Zudem ist selbst die Bauart dieser Mühle von einer gewissen Besonderheit. Es handelt sich nämlich nicht mehr um eine dieser altertümlichen Bockwindmühlen, deren gesamter Mühlenkasten aufgebockt ist, um ihn bei Bedarf richtig in den Wind zu drehen. Nein, diese Mühle ist eine moderne Holländerwindmühle, deren Kappe man technisch elegant in den Wind justieren kann. Außerdem ist unsere Mühle ein Erdholländer mit besonders schönen, langen Flügeln, die fast bis zum Boden reichen…

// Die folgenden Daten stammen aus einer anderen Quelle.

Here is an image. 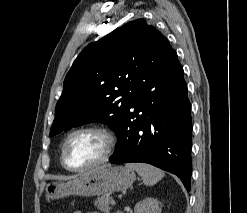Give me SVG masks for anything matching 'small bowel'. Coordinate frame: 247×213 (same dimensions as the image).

Gut, man muss ehrlicherweise eingestehen, dass die Sache mit dem Adelstitel dann doch ein wenig geflunkert ist. Daher zurück zu den Fakten: Im Jahre 1748, noch zu Regierungszeiten der Bentheimer Grafen, wurde die Mühle erbaut, und zwar auf Betreiben des Uelsener Bürgermeisters Gerrit Bremann. Er erhielt die Genehmigung des Grafen, auf einem der Uelsener Hügel eine Mühle zu bauen, allerdings auf eigene Kosten, wofür er 20 Jahre pachtfrei bleiben sollte. Nur geschah aber in der Folgezeit einiges, was die Pläne aller Beteiligten nachhaltig durcheinanderbrachte. Bremann und sein Graf hatten nämlich eines gemeinsam: Sie hatten sich finanziell völlig verhoben! 1753 musste Friedrich Karl von Bentheim seine Grafschaft an den Kurfürsten von Braunschweig und Lüneburg auf vorerst 30 Jahre verpfänden. Und Bremann war von der horrenden Bausumme für seine Mühle derart überfordert, dass er seine Besitzrechte letztendlich an eben diese neue Landesherrschaft abtreten musste. In der Folgezeit wurde die Mühle über viele Jahrzehnte an unterschiedliche Pächter vergeben.
Übrigens hatten auch die Bentheimer Grafen ihre Herrschaft dauerhaft verloren. Sie ging 1815 endgültig auf Hannover über und später auf Preußen.
Und doch gibt es für die Beteiligten gewissermaßen ein „Happy End“: Das Bentheimer Grafenhaus wurde schließlich in den Fürstenstand erhoben, womit sich der schmückende Titel unserer Mühle erklären lässt. Und auch die Mühen des wackeren Bürgermeisters Bremann waren keineswegs vergebens, denn erst nach sage und schreibe 180 Jahren Nutzung wurde 1928 der Mahlbetrieb eingestellt und die Mühle samt Gelände verkauft.
Später kam beides glücklicherweise in den Besitz der Gemeinde Uelsen, so dass die Erhaltung der alten Mühle gelang. Nach aufwändiger Renovierung unter wesentlicher Federführung des Heimatvereins konnte am Pfingstmontag 2019, dem "Deutschen Mühlentag", die frisch renovierte Windmühle feierlich eingeweiht und der Öffentlichkeit präsentiert werden. Nach über 91 Jahren drehten sich ihre Flügel an diesem Tag zum ersten Mal wieder.